The Justice dictated the last arguments of the conviction to Miguel Etchecolatz

The Federal Oral Court 1 of La Plata announced the reasons that led the magistrates to convict the genocidal Miguel Osvaldo Etchecolatz, who died on July 2 before the conviction is known. Jorge Julio López had testified against the former Buenos Aires police chief in the first trial that took place after the repeal of the Due Obedience and Final Point laws, and then he was disappeared in democracy. The sentence was handed down on May 13 by Judges Andrés Basso, José Michilini and Alejandro Esmoris, but that day Etchecolatz did not participate in the hearing because he was already hospitalized, after a series of symptoms of fever and vomiting. Court staff reported his last words before sentencing: “Etchecolatz said that he is innocent, that he did not do anything that is accused in this debate and that he understands that the process of the National Constitution has been violated,” said the secretary of the court. The repressor died on July 2, at the age of 93. But the TOF had set these days to make known the grounds of the sentence. “Taking into consideration that between the lapse between the dictation of the verdict until the issuance of these grounds, the accused Miguel Osvaldo Etchecolatz has died, the truth is that the latter do nothing more than complete the sentence issued in the case. In this sense, the legislator has given an additional period in voluminous cases to issue the grounds with more time, but in reality they are an integral part of the verdict, and the only thing that is done is to complete the sentence, with which, it is irrelevant that the accused has died between one and the other. Therefore, this does not infringe the rights of the defence, since the basis that is dictated does nothing more than integrate the verdict, thus becoming a single act”. In turn, the court stressed that “in these trials there are state obligations aimed at ensuring memory, truth and justice for crimes against humanity that encompass the duty of the State to ensure the right to the truth of the victims of serious human rights violations, their families and society as a whole.” And in particular “the right to know what happened, the identity of the perpetrators and the causes, facts and circumstances in which they occurred; and to produce information, to allow access to it and to disseminate it actively as a guarantee to avoid its repetition”.

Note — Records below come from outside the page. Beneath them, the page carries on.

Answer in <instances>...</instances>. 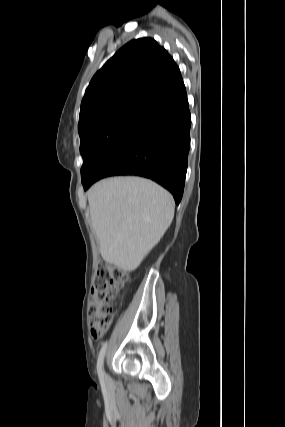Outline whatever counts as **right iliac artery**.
<instances>
[{
  "instance_id": "right-iliac-artery-1",
  "label": "right iliac artery",
  "mask_w": 285,
  "mask_h": 427,
  "mask_svg": "<svg viewBox=\"0 0 285 427\" xmlns=\"http://www.w3.org/2000/svg\"><path fill=\"white\" fill-rule=\"evenodd\" d=\"M106 347H107V342L104 343V345L102 346L98 356V360H97V373L102 383L104 382L103 360L106 352Z\"/></svg>"
}]
</instances>
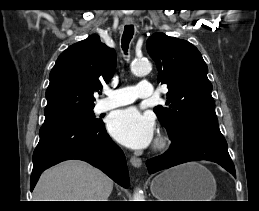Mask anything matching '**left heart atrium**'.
Here are the masks:
<instances>
[{"instance_id": "39dd6f15", "label": "left heart atrium", "mask_w": 259, "mask_h": 211, "mask_svg": "<svg viewBox=\"0 0 259 211\" xmlns=\"http://www.w3.org/2000/svg\"><path fill=\"white\" fill-rule=\"evenodd\" d=\"M108 130L119 143L132 149H142L152 142L155 124L151 116L130 107L111 114Z\"/></svg>"}]
</instances>
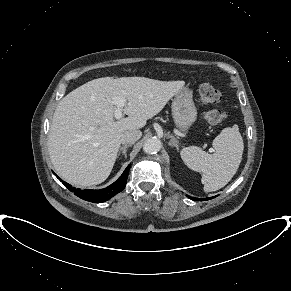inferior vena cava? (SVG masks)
Returning a JSON list of instances; mask_svg holds the SVG:
<instances>
[{"mask_svg": "<svg viewBox=\"0 0 291 291\" xmlns=\"http://www.w3.org/2000/svg\"><path fill=\"white\" fill-rule=\"evenodd\" d=\"M142 132L140 130H128L122 133L120 141L123 144H134L141 138Z\"/></svg>", "mask_w": 291, "mask_h": 291, "instance_id": "obj_1", "label": "inferior vena cava"}]
</instances>
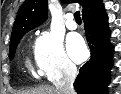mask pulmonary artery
Instances as JSON below:
<instances>
[{
  "label": "pulmonary artery",
  "instance_id": "obj_1",
  "mask_svg": "<svg viewBox=\"0 0 121 94\" xmlns=\"http://www.w3.org/2000/svg\"><path fill=\"white\" fill-rule=\"evenodd\" d=\"M66 27L69 29V30H75L77 28V24L74 20V16L72 13H68L66 15Z\"/></svg>",
  "mask_w": 121,
  "mask_h": 94
}]
</instances>
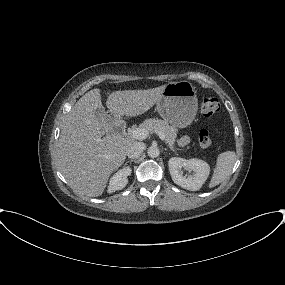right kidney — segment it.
Returning a JSON list of instances; mask_svg holds the SVG:
<instances>
[{
    "instance_id": "ca27d5eb",
    "label": "right kidney",
    "mask_w": 285,
    "mask_h": 285,
    "mask_svg": "<svg viewBox=\"0 0 285 285\" xmlns=\"http://www.w3.org/2000/svg\"><path fill=\"white\" fill-rule=\"evenodd\" d=\"M129 166L117 171L110 179L108 186V193H113L117 190H122L128 183L127 177L131 174Z\"/></svg>"
}]
</instances>
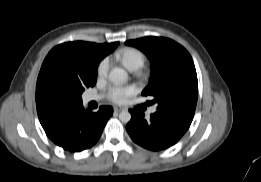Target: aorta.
<instances>
[{
	"instance_id": "aorta-1",
	"label": "aorta",
	"mask_w": 261,
	"mask_h": 182,
	"mask_svg": "<svg viewBox=\"0 0 261 182\" xmlns=\"http://www.w3.org/2000/svg\"><path fill=\"white\" fill-rule=\"evenodd\" d=\"M109 79L116 85L124 84L128 80V74L122 68H114L109 73ZM119 119L123 123H128L131 120V114L129 111L123 110L119 114Z\"/></svg>"
}]
</instances>
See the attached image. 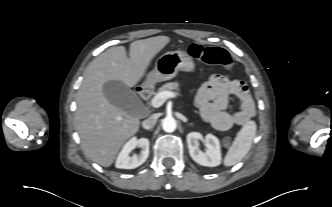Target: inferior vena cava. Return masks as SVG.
<instances>
[{"instance_id":"obj_1","label":"inferior vena cava","mask_w":332,"mask_h":207,"mask_svg":"<svg viewBox=\"0 0 332 207\" xmlns=\"http://www.w3.org/2000/svg\"><path fill=\"white\" fill-rule=\"evenodd\" d=\"M156 121H157V118L155 117V115H151L150 117H148L147 119H145L142 122V126L146 130L151 129L155 126Z\"/></svg>"}]
</instances>
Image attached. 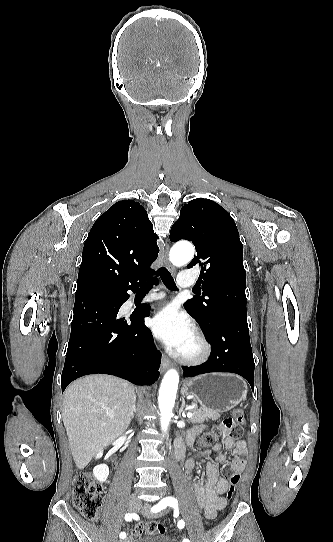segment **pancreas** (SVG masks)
I'll use <instances>...</instances> for the list:
<instances>
[{
	"label": "pancreas",
	"mask_w": 333,
	"mask_h": 542,
	"mask_svg": "<svg viewBox=\"0 0 333 542\" xmlns=\"http://www.w3.org/2000/svg\"><path fill=\"white\" fill-rule=\"evenodd\" d=\"M190 412H193V418H188V424H203L205 420H218V418H221V414L220 412H217V410L194 408V410H190Z\"/></svg>",
	"instance_id": "1"
}]
</instances>
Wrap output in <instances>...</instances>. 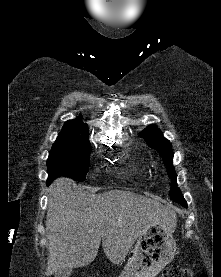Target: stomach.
Returning a JSON list of instances; mask_svg holds the SVG:
<instances>
[{"label":"stomach","instance_id":"stomach-1","mask_svg":"<svg viewBox=\"0 0 221 277\" xmlns=\"http://www.w3.org/2000/svg\"><path fill=\"white\" fill-rule=\"evenodd\" d=\"M176 218L150 224L139 236L133 255L119 277H156L176 253Z\"/></svg>","mask_w":221,"mask_h":277}]
</instances>
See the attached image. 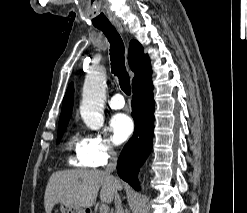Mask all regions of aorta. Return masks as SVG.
<instances>
[{"label":"aorta","mask_w":247,"mask_h":213,"mask_svg":"<svg viewBox=\"0 0 247 213\" xmlns=\"http://www.w3.org/2000/svg\"><path fill=\"white\" fill-rule=\"evenodd\" d=\"M106 98V72L103 67L90 72L84 82L81 117L92 130L100 129L104 124L103 107Z\"/></svg>","instance_id":"1"}]
</instances>
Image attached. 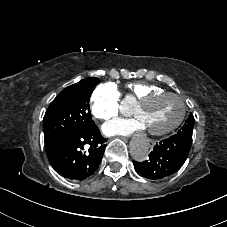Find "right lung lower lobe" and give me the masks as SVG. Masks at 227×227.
I'll return each mask as SVG.
<instances>
[{"label": "right lung lower lobe", "instance_id": "obj_1", "mask_svg": "<svg viewBox=\"0 0 227 227\" xmlns=\"http://www.w3.org/2000/svg\"><path fill=\"white\" fill-rule=\"evenodd\" d=\"M105 141L96 124H93L57 136L45 143V150L52 167L60 175L71 180H82L98 169L106 147Z\"/></svg>", "mask_w": 227, "mask_h": 227}]
</instances>
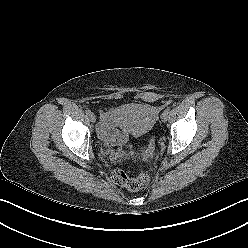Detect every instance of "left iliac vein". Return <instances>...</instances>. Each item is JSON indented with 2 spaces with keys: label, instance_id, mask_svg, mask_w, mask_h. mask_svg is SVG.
Wrapping results in <instances>:
<instances>
[{
  "label": "left iliac vein",
  "instance_id": "1",
  "mask_svg": "<svg viewBox=\"0 0 248 248\" xmlns=\"http://www.w3.org/2000/svg\"><path fill=\"white\" fill-rule=\"evenodd\" d=\"M168 116H169V111L168 110H165L162 114H161V120L163 122H166L167 119H168Z\"/></svg>",
  "mask_w": 248,
  "mask_h": 248
}]
</instances>
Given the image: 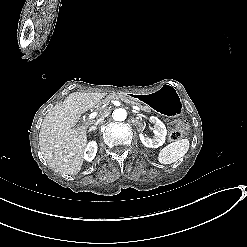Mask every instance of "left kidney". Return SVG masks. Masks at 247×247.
<instances>
[{
	"label": "left kidney",
	"instance_id": "left-kidney-1",
	"mask_svg": "<svg viewBox=\"0 0 247 247\" xmlns=\"http://www.w3.org/2000/svg\"><path fill=\"white\" fill-rule=\"evenodd\" d=\"M151 122L154 123V138L145 137L143 134H140V140L142 144L149 148H158L162 146L165 142V137L167 134L166 127L163 122H161L157 117H150Z\"/></svg>",
	"mask_w": 247,
	"mask_h": 247
}]
</instances>
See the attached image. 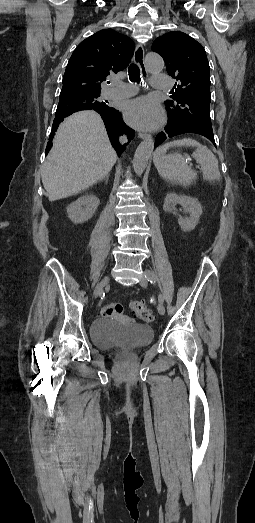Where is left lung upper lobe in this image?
<instances>
[{"label":"left lung upper lobe","mask_w":255,"mask_h":523,"mask_svg":"<svg viewBox=\"0 0 255 523\" xmlns=\"http://www.w3.org/2000/svg\"><path fill=\"white\" fill-rule=\"evenodd\" d=\"M152 50L163 57L168 74L180 83L177 87L175 84L176 88L171 92L172 100L165 101L171 121L194 123L213 134L210 67L202 45L183 32L171 31L158 37L152 44ZM171 121L168 120L167 126Z\"/></svg>","instance_id":"5c2ea615"}]
</instances>
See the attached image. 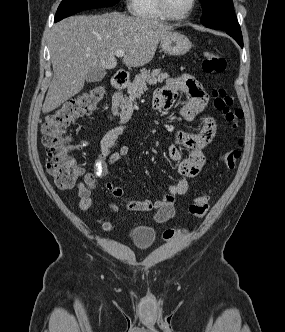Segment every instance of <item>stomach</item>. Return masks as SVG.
I'll list each match as a JSON object with an SVG mask.
<instances>
[{
  "mask_svg": "<svg viewBox=\"0 0 285 332\" xmlns=\"http://www.w3.org/2000/svg\"><path fill=\"white\" fill-rule=\"evenodd\" d=\"M162 50L169 55H184L192 47L190 40L183 34L172 32L161 40Z\"/></svg>",
  "mask_w": 285,
  "mask_h": 332,
  "instance_id": "obj_1",
  "label": "stomach"
}]
</instances>
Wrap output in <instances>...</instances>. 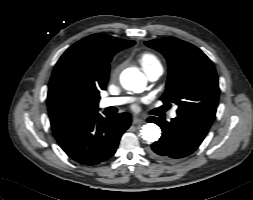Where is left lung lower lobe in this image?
<instances>
[{"label":"left lung lower lobe","instance_id":"0a47b994","mask_svg":"<svg viewBox=\"0 0 253 200\" xmlns=\"http://www.w3.org/2000/svg\"><path fill=\"white\" fill-rule=\"evenodd\" d=\"M162 129L161 138L151 145L150 154L164 162H174L192 154L204 140L212 119L195 114H178L170 122L151 117Z\"/></svg>","mask_w":253,"mask_h":200}]
</instances>
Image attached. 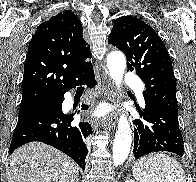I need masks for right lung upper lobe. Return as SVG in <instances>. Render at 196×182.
Listing matches in <instances>:
<instances>
[{"label": "right lung upper lobe", "instance_id": "1", "mask_svg": "<svg viewBox=\"0 0 196 182\" xmlns=\"http://www.w3.org/2000/svg\"><path fill=\"white\" fill-rule=\"evenodd\" d=\"M83 27L70 11L42 23L33 35L25 60L21 105L59 96L92 64V53L83 38Z\"/></svg>", "mask_w": 196, "mask_h": 182}]
</instances>
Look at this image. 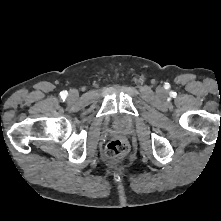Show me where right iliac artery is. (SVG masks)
<instances>
[{
  "instance_id": "82829eb1",
  "label": "right iliac artery",
  "mask_w": 221,
  "mask_h": 221,
  "mask_svg": "<svg viewBox=\"0 0 221 221\" xmlns=\"http://www.w3.org/2000/svg\"><path fill=\"white\" fill-rule=\"evenodd\" d=\"M61 97H62V98H65V97H66L64 92L61 94Z\"/></svg>"
}]
</instances>
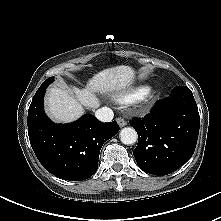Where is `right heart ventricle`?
<instances>
[{
	"instance_id": "e07e8e85",
	"label": "right heart ventricle",
	"mask_w": 221,
	"mask_h": 221,
	"mask_svg": "<svg viewBox=\"0 0 221 221\" xmlns=\"http://www.w3.org/2000/svg\"><path fill=\"white\" fill-rule=\"evenodd\" d=\"M146 91L144 87L131 89L114 95L113 100L119 104L128 105L141 98Z\"/></svg>"
}]
</instances>
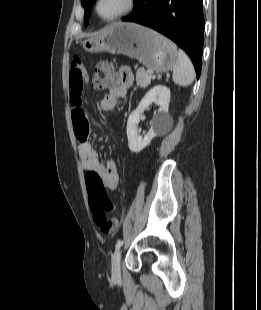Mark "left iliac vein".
<instances>
[{
  "instance_id": "left-iliac-vein-1",
  "label": "left iliac vein",
  "mask_w": 261,
  "mask_h": 310,
  "mask_svg": "<svg viewBox=\"0 0 261 310\" xmlns=\"http://www.w3.org/2000/svg\"><path fill=\"white\" fill-rule=\"evenodd\" d=\"M120 260H121V251L120 249H116L112 256V278L114 280H119L121 277V271H120Z\"/></svg>"
}]
</instances>
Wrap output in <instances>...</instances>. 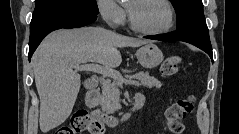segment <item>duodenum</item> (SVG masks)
Masks as SVG:
<instances>
[{"instance_id":"1","label":"duodenum","mask_w":239,"mask_h":134,"mask_svg":"<svg viewBox=\"0 0 239 134\" xmlns=\"http://www.w3.org/2000/svg\"><path fill=\"white\" fill-rule=\"evenodd\" d=\"M144 96L142 94H136L129 111L121 117H107L99 109V92L97 89H90L86 94L87 106L91 109L92 117L98 121H101L109 127L119 126L130 119V117L136 113L144 104Z\"/></svg>"}]
</instances>
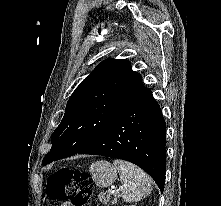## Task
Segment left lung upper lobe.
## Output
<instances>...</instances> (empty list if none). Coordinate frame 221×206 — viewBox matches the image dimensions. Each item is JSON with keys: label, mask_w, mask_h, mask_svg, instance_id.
<instances>
[{"label": "left lung upper lobe", "mask_w": 221, "mask_h": 206, "mask_svg": "<svg viewBox=\"0 0 221 206\" xmlns=\"http://www.w3.org/2000/svg\"><path fill=\"white\" fill-rule=\"evenodd\" d=\"M147 90L128 60L107 59L86 77L67 102L42 165L72 156L92 143Z\"/></svg>", "instance_id": "1"}]
</instances>
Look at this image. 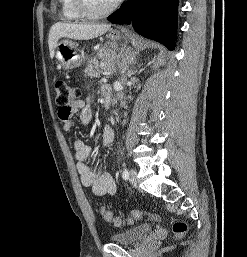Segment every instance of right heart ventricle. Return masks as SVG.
<instances>
[{"label":"right heart ventricle","mask_w":247,"mask_h":257,"mask_svg":"<svg viewBox=\"0 0 247 257\" xmlns=\"http://www.w3.org/2000/svg\"><path fill=\"white\" fill-rule=\"evenodd\" d=\"M61 6V17L66 21L80 20L83 17L75 7L74 0H59Z\"/></svg>","instance_id":"1"}]
</instances>
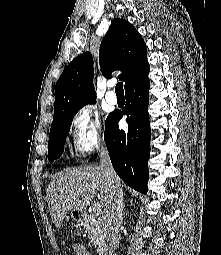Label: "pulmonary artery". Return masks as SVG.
<instances>
[{
    "instance_id": "1",
    "label": "pulmonary artery",
    "mask_w": 221,
    "mask_h": 255,
    "mask_svg": "<svg viewBox=\"0 0 221 255\" xmlns=\"http://www.w3.org/2000/svg\"><path fill=\"white\" fill-rule=\"evenodd\" d=\"M108 86L111 88V87L114 86V84H113V83H109ZM105 98H106V101H107L109 104H112V105L117 104L118 99H117V96L115 95V93H114L113 91H111V90L108 91V92L106 93Z\"/></svg>"
}]
</instances>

Jorge Julio López testifying against Etchecolatz.

Jorge Julio López was one of the first to give his testimony after the repeal of the laws of Due Obedience and Final Point, he was 47 years old, he was a bricklayer and lived with his family in the neighborhood of Los Hornos. During the seventies he participated in the basic unit Juan Pablo Maestre. On October 27, 1976, he was illegally detained, during the night, in an operation that was carried out in his home. He was then taken to a building, which according to his testimony was similar to a “quackery” where he was tortured and later transferred to the “Pozo de Arana”, where he was tortured again. After the testimony López was disappeared in democracy and after 15 years his whereabouts are still unknown. The court sentenced Etchecolatz and Garachico to life in relation to the kidnappings and torments of seven victims: Jorge Julio López, Patricia Dell’Orto, Ambrosio De Marco, Guillermo Cano, Norberto Rodas, Alejandro Sánchez and Francisco López Muntaner, as well as for the murder of three of the last three.